» WHAT YOU NEED TO DO: Report each line from the records where the string "speaker" turns up.

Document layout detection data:

⁂

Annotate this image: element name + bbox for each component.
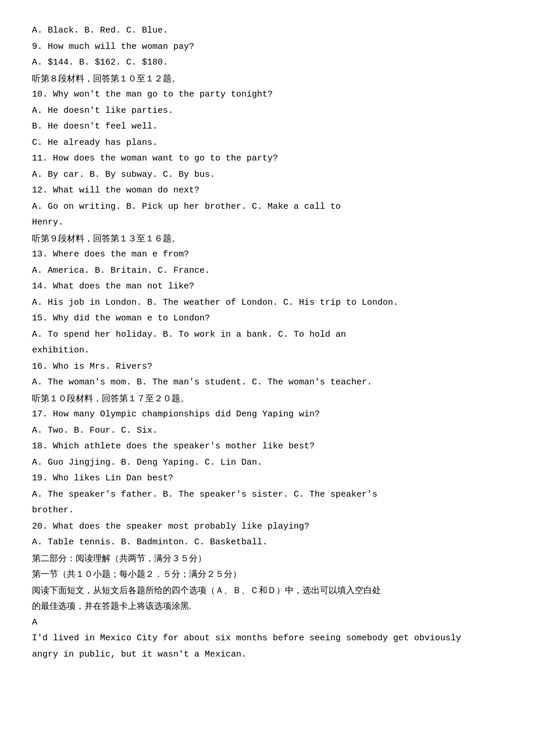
text-line-line11: 12. What will the woman do next?	[32, 183, 503, 198]
text-line-line25: 17. How many Olympic championships did D…	[32, 407, 503, 422]
text-line-line6: A. He doesn't like parties.	[32, 104, 503, 119]
text-line-line30: A. The speaker's father. B. The speaker'…	[32, 487, 503, 502]
text-line-line27: 18. Which athlete does the speaker's mot…	[32, 439, 503, 454]
text-line-line31: brother.	[32, 503, 503, 518]
text-line-line34: 第二部分：阅读理解（共两节，满分３５分）	[32, 551, 503, 566]
text-line-line7: B. He doesn't feel well.	[32, 119, 503, 134]
text-line-line23: A. The woman's mom. B. The man's student…	[32, 375, 503, 390]
text-line-line16: A. America. B. Britain. C. France.	[32, 263, 503, 279]
text-line-line2: 9. How much will the woman pay?	[32, 40, 503, 55]
text-line-line35: 第一节（共１０小题；每小题２．５分；满分２５分）	[32, 567, 503, 582]
text-line-line10: A. By car. B. By subway. C. By bus.	[32, 167, 503, 183]
text-line-line5: 10. Why won't the man go to the party to…	[32, 87, 503, 102]
text-line-line17: 14. What does the man not like?	[32, 279, 503, 294]
text-line-line22: 16. Who is Mrs. Rivers?	[32, 359, 503, 375]
text-line-line24: 听第１０段材料，回答第１７至２０题。	[32, 391, 503, 406]
text-line-line38: A	[32, 615, 503, 630]
text-line-line15: 13. Where does the man e from?	[32, 247, 503, 262]
text-line-line18: A. His job in London. B. The weather of …	[32, 295, 503, 311]
text-line-line29: 19. Who likes Lin Dan best?	[32, 471, 503, 486]
text-line-line14: 听第９段材料，回答第１３至１６题。	[32, 231, 503, 247]
text-line-line13: Henry.	[32, 215, 503, 230]
text-line-line8: C. He already has plans.	[32, 135, 503, 151]
text-line-line4: 听第８段材料，回答第１０至１２题。	[32, 72, 503, 87]
text-line-line1: A. Black. B. Red. C. Blue.	[32, 23, 503, 38]
text-line-line28: A. Guo Jingjing. B. Deng Yaping. C. Lin …	[32, 455, 503, 470]
text-line-line9: 11. How does the woman want to go to the…	[32, 151, 503, 166]
text-line-line32: 20. What does the speaker most probably …	[32, 519, 503, 534]
text-line-line3: A. $144. B. $162. C. $180.	[32, 55, 503, 70]
exam-content: A. Black. B. Red. C. Blue.9. How much wi…	[32, 23, 503, 662]
text-line-line20: A. To spend her holiday. B. To work in a…	[32, 327, 503, 343]
text-line-line33: A. Table tennis. B. Badminton. C. Basket…	[32, 535, 503, 550]
text-line-line37: 的最佳选项，并在答题卡上将该选项涂黑.	[32, 599, 503, 614]
text-line-line21: exhibition.	[32, 343, 503, 358]
text-line-line12: A. Go on writing. B. Pick up her brother…	[32, 199, 503, 215]
text-line-line36: 阅读下面短文，从短文后各题所给的四个选项（Ａ、Ｂ、Ｃ和Ｄ）中，选出可以填入空白处	[32, 583, 503, 598]
text-line-line26: A. Two. B. Four. C. Six.	[32, 423, 503, 438]
text-line-line40: angry in public, but it wasn't a Mexican…	[32, 647, 503, 662]
text-line-line19: 15. Why did the woman e to London?	[32, 311, 503, 326]
text-line-line39: I'd lived in Mexico City for about six m…	[32, 631, 503, 646]
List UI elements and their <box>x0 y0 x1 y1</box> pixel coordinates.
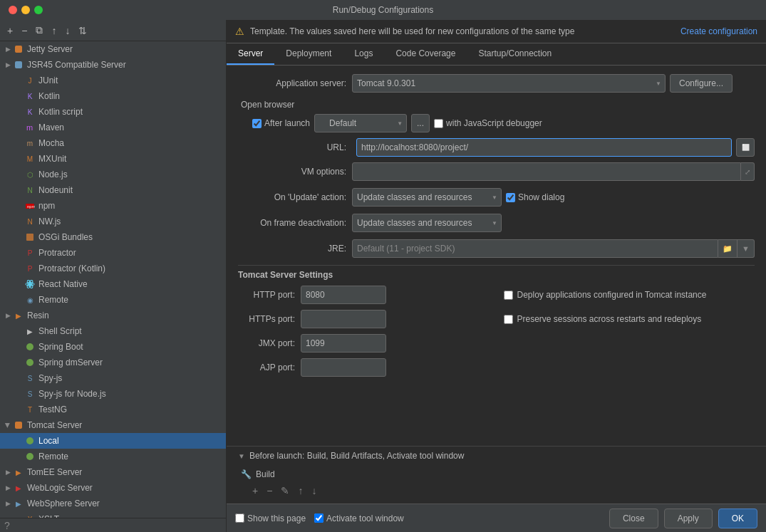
sidebar-item-spring-boot[interactable]: Spring Boot <box>0 339 226 355</box>
sidebar-item-testng[interactable]: TTestNG <box>0 402 226 417</box>
ajp-port-input[interactable] <box>301 358 386 377</box>
after-launch-checkbox[interactable] <box>252 119 262 128</box>
sidebar-item-label-websphere: WebSphere Server <box>27 499 100 508</box>
before-launch-header[interactable]: ▼ Before launch: Build, Build Artifacts,… <box>227 446 766 465</box>
launch-edit-button[interactable]: ✎ <box>278 484 292 498</box>
url-control: ⬜ <box>356 138 755 157</box>
remove-config-button[interactable]: − <box>19 24 30 38</box>
svg-point-11 <box>26 359 33 366</box>
add-config-button[interactable]: + <box>4 24 16 38</box>
js-debugger-checkbox-wrap: with JavaScript debugger <box>434 118 542 128</box>
launch-move-down-button[interactable]: ↓ <box>309 484 319 498</box>
launch-add-button[interactable]: + <box>249 484 261 498</box>
sidebar-item-spy-js-node[interactable]: SSpy-js for Node.js <box>0 386 226 402</box>
jre-dropdown-button[interactable]: ▼ <box>737 239 755 258</box>
show-page-checkbox[interactable] <box>235 513 244 523</box>
tab-coverage[interactable]: Code Coverage <box>384 43 467 65</box>
sidebar-item-protractor[interactable]: PProtractor <box>0 245 226 261</box>
jmx-port-input[interactable] <box>301 334 386 353</box>
vm-options-expand-button[interactable]: ⤢ <box>741 162 755 181</box>
sidebar-item-tomcat[interactable]: ▶Tomcat Server <box>0 417 226 433</box>
sidebar-item-react-native[interactable]: React Native <box>0 276 226 292</box>
sidebar-item-mocha[interactable]: mMocha <box>0 135 226 151</box>
sidebar-item-local[interactable]: Local <box>0 433 226 449</box>
sidebar-item-label-tomcat: Tomcat Server <box>27 420 82 430</box>
move-up-button[interactable]: ↑ <box>48 24 59 38</box>
url-input[interactable] <box>356 138 732 157</box>
sort-button[interactable]: ⇅ <box>76 24 90 38</box>
minimize-window-button[interactable] <box>21 6 30 14</box>
sidebar-item-junit[interactable]: JJUnit <box>0 73 226 88</box>
create-configuration-link[interactable]: Create configuration <box>680 26 757 36</box>
tree-arrow-resin: ▶ <box>3 311 13 320</box>
sidebar-item-remote2[interactable]: Remote <box>0 449 226 464</box>
move-down-button[interactable]: ↓ <box>62 24 73 38</box>
sidebar-item-resin[interactable]: ▶▶Resin <box>0 308 226 323</box>
on-update-select[interactable]: Update classes and resources Update reso… <box>352 188 502 207</box>
js-debugger-checkbox[interactable] <box>434 119 443 128</box>
item-icon-mxunit: M <box>24 153 36 165</box>
show-page-label: Show this page <box>247 513 306 523</box>
launch-move-up-button[interactable]: ↑ <box>295 484 306 498</box>
deploy-tomcat-checkbox[interactable] <box>504 291 513 300</box>
app-server-select-wrap: Tomcat 9.0.301 <box>352 74 666 93</box>
preserve-sessions-checkbox[interactable] <box>504 315 513 324</box>
sidebar-item-nodeunit[interactable]: NNodeunit <box>0 182 226 198</box>
maximize-window-button[interactable] <box>34 6 43 14</box>
ok-button[interactable]: OK <box>718 508 757 528</box>
tree-arrow-jetty: ▶ <box>3 44 13 54</box>
tab-server[interactable]: Server <box>227 43 274 65</box>
close-button[interactable]: Close <box>609 508 658 528</box>
apply-button[interactable]: Apply <box>664 508 713 528</box>
tab-startup[interactable]: Startup/Connection <box>467 43 563 65</box>
vm-options-input[interactable] <box>352 162 741 181</box>
item-icon-kotlin-script: K <box>24 106 36 118</box>
sidebar-item-nw[interactable]: NNW.js <box>0 214 226 229</box>
sidebar-item-shell-script[interactable]: ▶Shell Script <box>0 323 226 339</box>
vm-options-control: ⤢ <box>352 162 755 181</box>
show-dialog-checkbox[interactable] <box>506 193 515 202</box>
sidebar-item-spring-dm[interactable]: Spring dmServer <box>0 355 226 370</box>
configure-button[interactable]: Configure... <box>670 74 733 93</box>
jre-label: JRE: <box>238 244 352 254</box>
sidebar-item-maven[interactable]: mMaven <box>0 120 226 135</box>
browser-more-button[interactable]: ... <box>411 114 430 132</box>
url-browse-button[interactable]: ⬜ <box>736 138 755 157</box>
item-icon-protractor-kt: P <box>24 263 36 274</box>
close-window-button[interactable] <box>9 6 17 14</box>
on-frame-select[interactable]: Update classes and resources Update reso… <box>352 214 502 232</box>
tab-deployment[interactable]: Deployment <box>274 43 343 65</box>
sidebar-item-protractor-kt[interactable]: PProtractor (Kotlin) <box>0 261 226 276</box>
sidebar-item-nodejs[interactable]: ⬡Node.js <box>0 167 226 182</box>
activate-tool-checkbox[interactable] <box>314 513 324 523</box>
sidebar-item-mxunit[interactable]: MMXUnit <box>0 151 226 167</box>
svg-rect-5 <box>26 234 33 241</box>
sidebar-item-label-react-native: React Native <box>38 279 88 289</box>
window-controls[interactable] <box>9 6 43 14</box>
tree-arrow-tomcat: ▶ <box>3 420 13 430</box>
sidebar-item-jetty[interactable]: ▶Jetty Server <box>0 41 226 57</box>
sidebar-item-kotlin-script[interactable]: KKotlin script <box>0 104 226 120</box>
sidebar-item-jsr45[interactable]: ▶JSR45 Compatible Server <box>0 57 226 73</box>
tab-logs[interactable]: Logs <box>343 43 384 65</box>
browser-select[interactable]: Default <box>314 114 407 132</box>
sidebar-item-npm[interactable]: npmnpm <box>0 198 226 214</box>
https-port-input[interactable] <box>301 310 386 328</box>
app-server-select[interactable]: Tomcat 9.0.301 <box>352 74 666 93</box>
sidebar-item-kotlin[interactable]: KKotlin <box>0 88 226 104</box>
sidebar-item-osgi[interactable]: OSGi Bundles <box>0 229 226 245</box>
on-update-select-wrap: Update classes and resources Update reso… <box>352 188 502 207</box>
http-port-input[interactable] <box>301 286 386 304</box>
open-browser-label: Open browser <box>238 100 755 110</box>
sidebar-item-spy-js[interactable]: SSpy-js <box>0 370 226 386</box>
launch-remove-button[interactable]: − <box>264 484 275 498</box>
jre-input[interactable] <box>352 239 718 258</box>
sidebar-item-remote[interactable]: ◉Remote <box>0 292 226 308</box>
sidebar-item-websphere[interactable]: ▶▶WebSphere Server <box>0 496 226 511</box>
sidebar-item-tomee[interactable]: ▶▶TomEE Server <box>0 464 226 480</box>
sidebar-item-label-spring-boot: Spring Boot <box>38 342 83 352</box>
copy-config-button[interactable]: ⧉ <box>33 23 46 38</box>
sidebar-item-xslt[interactable]: XXSLT <box>0 511 226 518</box>
jre-folder-button[interactable]: 📁 <box>718 239 737 258</box>
sidebar-item-weblogic[interactable]: ▶▶WebLogic Server <box>0 480 226 496</box>
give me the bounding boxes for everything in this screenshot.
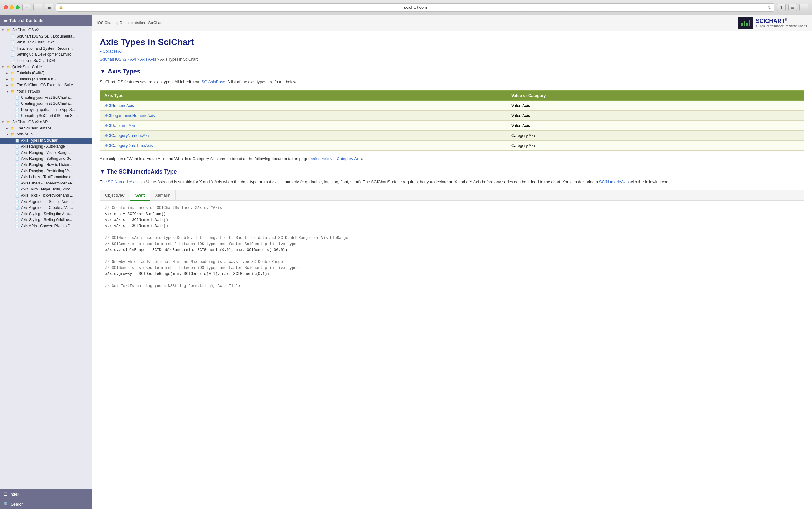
sidebar-item-axis-styling-styling[interactable]: 📄Axis Styling - Styling the Axis... [0,211,92,217]
reload-button[interactable]: ↻ [768,5,772,10]
sidebar-item-label: SciChart iOS v2 [12,28,39,33]
sidebar-item-axis-types[interactable]: 📄Axis Types in SciChart [0,138,92,144]
minimize-button[interactable] [10,5,14,9]
back-button[interactable]: ‹ [22,4,31,11]
table-row: SCINumericAxisValue Axis [100,100,805,110]
expand-arrow-icon: ▶ [6,83,10,87]
table-cell-axis-type: SCICategoryNumericAxis [100,130,507,140]
sidebar-item-axis-labels-text[interactable]: 📄Axis Labels - TextFormatting a... [0,174,92,180]
tab-xamarin[interactable]: Xamarin [150,191,176,200]
sidebar-item-axis-ranging-restricting[interactable]: 📄Axis Ranging - Restricting Vis... [0,168,92,174]
breadcrumb-link-axis[interactable]: Axis APIs [140,57,156,62]
sidebar-item-creating-swift[interactable]: 📄Creating your First SciChart i... [0,95,92,101]
sidebar-item-tutorials-xamarin[interactable]: ▶📁Tutorials (Xamarin.iOS) [0,76,92,82]
sidebar-item-label: Installation and System Require... [16,46,72,51]
address-bar[interactable]: 🔒 scichart.com ↻ [56,3,775,11]
section-title-text: Axis Types [108,68,140,75]
scinumericaxis-link-1[interactable]: SCINumericAxis [108,179,138,184]
sidebar-item-axis-ranging-setting[interactable]: 📄Axis Ranging - Setting and Ge... [0,156,92,162]
sidebar-item-scichart-api[interactable]: ▼📂SciChart iOS v2.x API [0,119,92,125]
collapse-all-button[interactable]: ▸ Collapse All [100,49,805,54]
scinumericaxis-link-2[interactable]: SCINumericAxis [599,179,629,184]
sidebar-item-examples[interactable]: ▶📁The SciChart iOS Examples Suite... [0,82,92,89]
code-line: xAxis.visibleRange = SCIDoubleRange(min:… [105,248,287,252]
search-button[interactable]: 🔍 Search [0,499,92,509]
sidebar-item-axis-apis[interactable]: ▼📂Axis APIs [0,131,92,138]
expand-arrow-icon: ▼ [1,65,6,69]
sidebar-item-axis-ticks-provider[interactable]: 📄Axis Ticks - TickProvider and ... [0,193,92,199]
sidebar-item-first-app[interactable]: ▼📂Your First App [0,89,92,95]
sidebar-item-compiling[interactable]: 📄Compiling SciChart iOS from So... [0,113,92,119]
sciaxisbase-link[interactable]: SCIAxisBase [202,79,225,84]
tab-objectivec[interactable]: ObjectiveC [100,191,130,200]
expand-arrow-icon: ▼ [1,28,6,32]
sidebar-item-axis-ranging-auto[interactable]: 📄Axis Ranging - AutoRange [0,143,92,150]
sidebar-item-scichartsurface[interactable]: ▶📁The SciChartSurface [0,125,92,132]
sidebar-item-axis-ranging-visible[interactable]: 📄Axis Ranging - VisibleRange a... [0,150,92,156]
sidebar-item-axis-ranging-listen[interactable]: 📄Axis Ranging - How to Listen ... [0,162,92,168]
sidebar-item-axis-alignment-create[interactable]: 📄Axis Alignment - Create a Ver... [0,205,92,211]
add-tab-button[interactable]: + [800,4,808,11]
logo-bar-4 [748,20,750,26]
content-topbar: iOS Charting Documentation - SciChart SC… [92,15,812,31]
sidebar-item-label: Axis Alignment - Setting Axis ... [21,200,72,204]
after-table-text-1: A description of What is a Value Axis an… [100,156,311,161]
index-button[interactable]: ☰ Index [0,489,92,499]
folder-icon: 📁 [11,126,15,130]
sidebar-item-axis-labels-provider[interactable]: 📄Axis Labels - LabelProvider AP... [0,180,92,186]
sidebar-item-label: Axis APIs - Convert Pixel to D... [21,224,73,229]
sidebar-item-axis-ticks-major[interactable]: 📄Axis Ticks - Major Delta, Mino... [0,186,92,193]
axis-type-link[interactable]: SCILogarithmicNumericAxis [104,113,155,118]
folder-icon: 📂 [6,65,11,69]
code-tabs: ObjectiveCSwiftXamarin // Create instanc… [100,190,805,294]
sidebar-item-setup-dev[interactable]: 📄Setting up a Development Enviro... [0,52,92,58]
view-button[interactable]: ▭ [788,4,797,11]
sidebar-item-quick-start[interactable]: ▼📂Quick Start Guide [0,64,92,70]
sidebar-item-deploying[interactable]: 📄Deploying application to App S... [0,107,92,113]
sidebar-item-licensing[interactable]: 📄Licensing SciChart iOS [0,58,92,64]
doc-icon: 📄 [15,175,20,179]
subsection-arrow-icon: ▼ [100,169,105,175]
expand-arrow-icon [10,150,14,151]
expand-arrow-icon [10,224,14,224]
sidebar-item-axis-styling-gridlines[interactable]: 📄Axis Styling - Styling Gridline... [0,217,92,223]
axis-type-link[interactable]: SCIDateTimeAxis [104,123,136,128]
sidebar-item-label: Axis Ranging - VisibleRange a... [21,150,75,156]
logo-area: SCICHART© > High Performance Realtime Ch… [738,17,807,29]
axis-type-link[interactable]: SCICategoryDateTimeAxis [104,143,153,148]
value-vs-category-link[interactable]: Value Axis vs. Category Axis [311,156,362,161]
fullscreen-button[interactable] [15,5,20,9]
sidebar-item-sdk-docs[interactable]: 📄SciChart iOS v2 SDK Documenta... [0,33,92,40]
breadcrumb-link-api[interactable]: SciChart iOS v2.x API [100,57,136,62]
sidebar-item-axis-alignment-setting[interactable]: 📄Axis Alignment - Setting Axis ... [0,199,92,205]
code-line: // SCIGeneric is used to marshal between… [105,266,298,270]
code-line: var scs = SCIChartSurface() [105,212,166,216]
table-cell-category: Category Axis [507,140,804,150]
doc-icon: 📄 [15,217,20,222]
axis-type-link[interactable]: SCICategoryNumericAxis [104,133,150,138]
expand-arrow-icon [10,156,14,157]
axis-types-table: Axis Type Value or Category SCINumericAx… [100,90,805,151]
app-title: iOS Charting Documentation - SciChart [97,21,163,25]
sidebar-footer: ☰ Index 🔍 Search [0,489,92,509]
tab-swift[interactable]: Swift [130,191,150,201]
sidebar-item-creating-xamarin[interactable]: 📄Creating your First SciChart i... [0,101,92,107]
code-line: // Growby which adds optional Min and Ma… [105,260,283,264]
share-button[interactable]: ⬆ [777,4,786,11]
sidebar-item-scichart-ios-v2[interactable]: ▼📂SciChart iOS v2 [0,27,92,33]
axis-type-link[interactable]: SCINumericAxis [104,103,134,108]
sidebar-item-axis-convert[interactable]: 📄Axis APIs - Convert Pixel to D... [0,223,92,230]
sidebar-item-tutorials-swift[interactable]: ▶📁Tutorials (Swift3) [0,70,92,76]
doc-icon: 📄 [15,95,20,100]
search-label: Search [11,502,24,507]
close-button[interactable] [4,5,8,9]
code-line: // SCIGeneric is used to marshal between… [105,242,298,246]
logo-text-area: SCICHART© > High Performance Realtime Ch… [756,18,807,28]
forward-button[interactable]: › [33,4,42,11]
table-cell-category: Category Axis [507,130,804,140]
sidebar-item-what-is[interactable]: 📄What is SciChart iOS? [0,39,92,46]
logo-chart [740,19,752,27]
sidebar-toggle-button[interactable]: ☰ [45,4,54,11]
sidebar-item-installation[interactable]: 📄Installation and System Require... [0,46,92,52]
table-cell-category: Value Axis [507,100,804,110]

⁂

» EXERCISE ANSWER:
text-line-line30: A. The speaker's father. B. The speaker'…	[32, 487, 503, 502]
text-line-line27: 18. Which athlete does the speaker's mot…	[32, 439, 503, 454]
text-line-line32: 20. What does the speaker most probably …	[32, 519, 503, 534]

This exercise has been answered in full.